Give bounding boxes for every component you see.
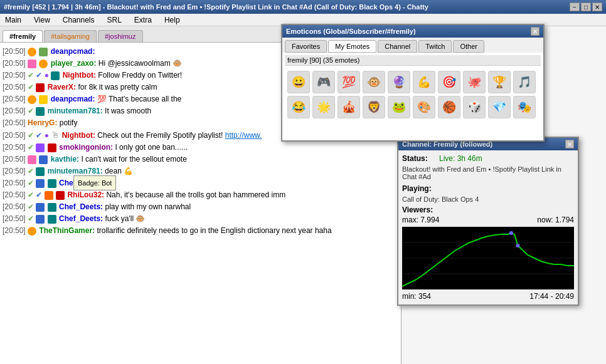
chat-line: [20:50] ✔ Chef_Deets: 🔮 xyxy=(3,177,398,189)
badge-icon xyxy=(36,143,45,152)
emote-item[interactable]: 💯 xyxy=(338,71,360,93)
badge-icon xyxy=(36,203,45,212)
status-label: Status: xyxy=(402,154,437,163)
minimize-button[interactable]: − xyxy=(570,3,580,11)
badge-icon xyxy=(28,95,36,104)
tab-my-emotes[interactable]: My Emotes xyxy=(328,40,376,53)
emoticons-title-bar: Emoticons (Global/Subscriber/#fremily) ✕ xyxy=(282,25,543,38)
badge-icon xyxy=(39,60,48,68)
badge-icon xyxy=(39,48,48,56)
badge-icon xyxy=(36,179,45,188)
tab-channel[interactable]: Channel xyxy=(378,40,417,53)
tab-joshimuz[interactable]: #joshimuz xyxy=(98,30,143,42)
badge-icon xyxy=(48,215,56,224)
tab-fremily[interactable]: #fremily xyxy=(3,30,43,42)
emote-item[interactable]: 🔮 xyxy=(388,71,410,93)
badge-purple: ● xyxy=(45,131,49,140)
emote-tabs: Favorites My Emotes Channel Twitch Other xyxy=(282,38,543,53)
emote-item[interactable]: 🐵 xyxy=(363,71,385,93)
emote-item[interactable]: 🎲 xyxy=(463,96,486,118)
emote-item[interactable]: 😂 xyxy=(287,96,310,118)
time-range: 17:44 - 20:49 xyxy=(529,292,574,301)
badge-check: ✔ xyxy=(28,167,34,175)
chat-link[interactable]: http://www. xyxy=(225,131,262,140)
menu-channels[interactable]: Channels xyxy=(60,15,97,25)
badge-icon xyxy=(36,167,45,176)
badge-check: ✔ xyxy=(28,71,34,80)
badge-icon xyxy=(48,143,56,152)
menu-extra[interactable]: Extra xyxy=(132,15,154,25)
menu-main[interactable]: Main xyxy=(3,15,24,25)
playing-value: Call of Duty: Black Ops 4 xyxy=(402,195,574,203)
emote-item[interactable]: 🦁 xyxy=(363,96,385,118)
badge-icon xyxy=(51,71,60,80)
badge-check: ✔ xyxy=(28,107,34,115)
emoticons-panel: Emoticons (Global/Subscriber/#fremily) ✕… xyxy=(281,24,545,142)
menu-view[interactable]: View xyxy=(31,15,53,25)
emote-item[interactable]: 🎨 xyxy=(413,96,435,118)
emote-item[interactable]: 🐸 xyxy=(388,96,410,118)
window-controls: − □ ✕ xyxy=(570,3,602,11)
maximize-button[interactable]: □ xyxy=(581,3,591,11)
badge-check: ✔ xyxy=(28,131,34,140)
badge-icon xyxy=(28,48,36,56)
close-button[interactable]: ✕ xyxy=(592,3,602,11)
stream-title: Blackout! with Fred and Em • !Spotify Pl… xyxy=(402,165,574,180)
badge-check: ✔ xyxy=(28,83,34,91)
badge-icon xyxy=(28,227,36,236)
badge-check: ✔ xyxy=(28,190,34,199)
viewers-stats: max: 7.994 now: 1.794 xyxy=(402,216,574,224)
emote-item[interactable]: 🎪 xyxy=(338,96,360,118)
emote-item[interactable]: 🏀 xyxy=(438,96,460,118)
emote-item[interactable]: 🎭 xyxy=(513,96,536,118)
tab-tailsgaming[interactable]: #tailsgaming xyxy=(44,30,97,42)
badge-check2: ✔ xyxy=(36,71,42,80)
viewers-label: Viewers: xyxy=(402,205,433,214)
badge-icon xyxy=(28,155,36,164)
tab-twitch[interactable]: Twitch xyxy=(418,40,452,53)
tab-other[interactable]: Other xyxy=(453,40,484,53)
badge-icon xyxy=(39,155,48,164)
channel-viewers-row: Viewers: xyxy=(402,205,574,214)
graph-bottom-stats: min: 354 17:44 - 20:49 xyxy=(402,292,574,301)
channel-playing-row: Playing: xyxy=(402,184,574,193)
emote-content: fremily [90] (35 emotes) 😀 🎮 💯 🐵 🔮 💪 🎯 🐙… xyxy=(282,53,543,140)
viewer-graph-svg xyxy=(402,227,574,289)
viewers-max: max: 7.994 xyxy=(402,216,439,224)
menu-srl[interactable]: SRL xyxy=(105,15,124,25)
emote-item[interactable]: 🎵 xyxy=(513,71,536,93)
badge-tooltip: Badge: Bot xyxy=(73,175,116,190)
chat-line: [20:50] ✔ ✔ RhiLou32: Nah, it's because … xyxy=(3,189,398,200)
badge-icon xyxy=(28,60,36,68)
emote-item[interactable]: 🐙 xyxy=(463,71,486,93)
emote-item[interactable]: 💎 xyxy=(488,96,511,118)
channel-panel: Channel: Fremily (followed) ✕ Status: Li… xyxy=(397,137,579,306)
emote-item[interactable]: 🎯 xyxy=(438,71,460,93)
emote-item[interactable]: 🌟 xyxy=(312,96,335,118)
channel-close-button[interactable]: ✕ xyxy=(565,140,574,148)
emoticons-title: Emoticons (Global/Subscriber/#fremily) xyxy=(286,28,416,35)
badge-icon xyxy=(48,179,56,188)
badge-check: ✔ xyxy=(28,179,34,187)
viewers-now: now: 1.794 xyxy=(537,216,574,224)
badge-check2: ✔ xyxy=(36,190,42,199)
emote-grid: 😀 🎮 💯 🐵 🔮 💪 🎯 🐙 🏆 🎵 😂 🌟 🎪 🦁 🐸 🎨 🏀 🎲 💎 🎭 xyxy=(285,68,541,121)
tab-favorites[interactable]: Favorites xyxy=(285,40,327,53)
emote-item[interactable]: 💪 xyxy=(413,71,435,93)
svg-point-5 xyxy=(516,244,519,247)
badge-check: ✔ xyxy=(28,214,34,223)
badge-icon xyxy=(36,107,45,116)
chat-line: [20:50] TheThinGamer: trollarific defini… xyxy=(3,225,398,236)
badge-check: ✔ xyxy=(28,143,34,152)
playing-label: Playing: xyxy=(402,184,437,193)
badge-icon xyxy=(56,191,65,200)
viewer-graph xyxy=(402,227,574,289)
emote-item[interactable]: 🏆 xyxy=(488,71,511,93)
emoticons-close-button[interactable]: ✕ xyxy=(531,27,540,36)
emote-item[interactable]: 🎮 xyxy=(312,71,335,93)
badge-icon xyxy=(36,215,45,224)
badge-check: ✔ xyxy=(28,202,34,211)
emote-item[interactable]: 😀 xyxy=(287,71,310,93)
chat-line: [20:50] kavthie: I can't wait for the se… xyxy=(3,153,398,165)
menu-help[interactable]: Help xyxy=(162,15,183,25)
◇ ◇ ◇ ◇ ◇
YOUR GOAL:
The entries are to be printed exactly as written; the pictures are to be left out.

RESULT BELOW:
Give bounding boxes for every component you see.
chat-line: [20:50] ✔ Chef_Deets: 🔮 xyxy=(3,177,398,189)
badge-icon xyxy=(36,143,45,152)
emote-item[interactable]: 💯 xyxy=(338,71,360,93)
badge-icon xyxy=(36,203,45,212)
status-label: Status: xyxy=(402,154,437,163)
minimize-button[interactable]: − xyxy=(570,3,580,11)
badge-icon xyxy=(28,95,36,104)
tab-my-emotes[interactable]: My Emotes xyxy=(328,40,376,53)
emoticons-title-bar: Emoticons (Global/Subscriber/#fremily) ✕ xyxy=(282,25,543,38)
badge-icon xyxy=(39,60,48,68)
badge-icon xyxy=(39,48,48,56)
badge-icon xyxy=(36,179,45,188)
tab-channel[interactable]: Channel xyxy=(378,40,417,53)
tab-joshimuz[interactable]: #joshimuz xyxy=(98,30,143,42)
badge-icon xyxy=(48,215,56,224)
tab-fremily[interactable]: #fremily xyxy=(3,30,43,42)
emote-item[interactable]: 🔮 xyxy=(388,71,410,93)
badge-purple: ● xyxy=(45,131,49,140)
emote-tabs: Favorites My Emotes Channel Twitch Other xyxy=(282,38,543,53)
emote-item[interactable]: 🐵 xyxy=(363,71,385,93)
emote-item[interactable]: 🎲 xyxy=(463,96,486,118)
emote-item[interactable]: 😂 xyxy=(287,96,310,118)
time-range: 17:44 - 20:49 xyxy=(529,292,574,301)
badge-check: ✔ xyxy=(28,167,34,175)
chat-link[interactable]: http://www. xyxy=(225,131,262,140)
menu-channels[interactable]: Channels xyxy=(60,15,97,25)
badge-icon xyxy=(36,167,45,176)
badge-check: ✔ xyxy=(28,71,34,80)
badge-icon xyxy=(48,143,56,152)
menu-extra[interactable]: Extra xyxy=(132,15,154,25)
menu-main[interactable]: Main xyxy=(3,15,24,25)
playing-value: Call of Duty: Black Ops 4 xyxy=(402,195,574,203)
emote-item[interactable]: 🦁 xyxy=(363,96,385,118)
badge-icon xyxy=(51,71,60,80)
badge-check: ✔ xyxy=(28,107,34,115)
emoticons-panel: Emoticons (Global/Subscriber/#fremily) ✕… xyxy=(281,24,545,142)
menu-view[interactable]: View xyxy=(31,15,53,25)
emote-item[interactable]: 🎨 xyxy=(413,96,435,118)
emote-item[interactable]: 🐸 xyxy=(388,96,410,118)
window-controls: − □ ✕ xyxy=(570,3,602,11)
maximize-button[interactable]: □ xyxy=(581,3,591,11)
badge-check: ✔ xyxy=(28,131,34,140)
badge-icon xyxy=(28,48,36,56)
close-button[interactable]: ✕ xyxy=(592,3,602,11)
stream-title: Blackout! with Fred and Em • !Spotify Pl… xyxy=(402,165,574,180)
badge-check: ✔ xyxy=(28,83,34,91)
badge-icon xyxy=(28,227,36,236)
badge-check: ✔ xyxy=(28,190,34,199)
viewers-stats: max: 7.994 now: 1.794 xyxy=(402,216,574,224)
emote-item[interactable]: 🎪 xyxy=(338,96,360,118)
emote-item[interactable]: 🏀 xyxy=(438,96,460,118)
emote-item[interactable]: 🎭 xyxy=(513,96,536,118)
tab-tailsgaming[interactable]: #tailsgaming xyxy=(44,30,97,42)
badge-check2: ✔ xyxy=(36,71,42,80)
viewers-label: Viewers: xyxy=(402,205,433,214)
badge-icon xyxy=(28,155,36,164)
tab-twitch[interactable]: Twitch xyxy=(418,40,452,53)
tab-other[interactable]: Other xyxy=(453,40,484,53)
badge-icon xyxy=(39,155,48,164)
channel-viewers-row: Viewers: xyxy=(402,205,574,214)
graph-bottom-stats: min: 354 17:44 - 20:49 xyxy=(402,292,574,301)
channel-playing-row: Playing: xyxy=(402,184,574,193)
emote-content: fremily [90] (35 emotes) 😀 🎮 💯 🐵 🔮 💪 🎯 🐙… xyxy=(282,53,543,140)
viewer-graph-svg xyxy=(402,227,574,289)
viewers-max: max: 7.994 xyxy=(402,216,439,224)
menu-srl[interactable]: SRL xyxy=(105,15,124,25)
emote-item[interactable]: 🎵 xyxy=(513,71,536,93)
badge-tooltip: Badge: Bot xyxy=(73,175,116,190)
chat-line: [20:50] ✔ ✔ RhiLou32: Nah, it's because … xyxy=(3,189,398,200)
badge-icon xyxy=(28,60,36,68)
emote-item[interactable]: 🐙 xyxy=(463,71,486,93)
emote-item[interactable]: 💎 xyxy=(488,96,511,118)
channel-panel: Channel: Fremily (followed) ✕ Status: Li… xyxy=(397,137,579,306)
emote-item[interactable]: 🎯 xyxy=(438,71,460,93)
emote-item[interactable]: 🌟 xyxy=(312,96,335,118)
channel-close-button[interactable]: ✕ xyxy=(565,140,574,148)
emoticons-title: Emoticons (Global/Subscriber/#fremily) xyxy=(286,28,416,35)
badge-icon xyxy=(48,179,56,188)
badge-check: ✔ xyxy=(28,179,34,187)
viewers-now: now: 1.794 xyxy=(537,216,574,224)
badge-check2: ✔ xyxy=(36,190,42,199)
emote-grid: 😀 🎮 💯 🐵 🔮 💪 🎯 🐙 🏆 🎵 😂 🌟 🎪 🦁 🐸 🎨 🏀 🎲 💎 🎭 xyxy=(285,68,541,121)
tab-favorites[interactable]: Favorites xyxy=(285,40,327,53)
emote-item[interactable]: 💪 xyxy=(413,71,435,93)
svg-point-5 xyxy=(516,244,519,247)
badge-check: ✔ xyxy=(28,214,34,223)
badge-icon xyxy=(36,107,45,116)
chat-line: [20:50] TheThinGamer: trollarific defini… xyxy=(3,225,398,236)
badge-check: ✔ xyxy=(28,143,34,152)
playing-label: Playing: xyxy=(402,184,437,193)
badge-icon xyxy=(56,191,65,200)
viewer-graph xyxy=(402,227,574,289)
emote-item[interactable]: 🏆 xyxy=(488,71,511,93)
emoticons-close-button[interactable]: ✕ xyxy=(531,27,540,36)
emote-item[interactable]: 🎮 xyxy=(312,71,335,93)
badge-icon xyxy=(36,215,45,224)
badge-check: ✔ xyxy=(28,202,34,211)
emote-item[interactable]: 😀 xyxy=(287,71,310,93)
chat-line: [20:50] kavthie: I can't wait for the se… xyxy=(3,153,398,165)
menu-help[interactable]: Help xyxy=(162,15,183,25)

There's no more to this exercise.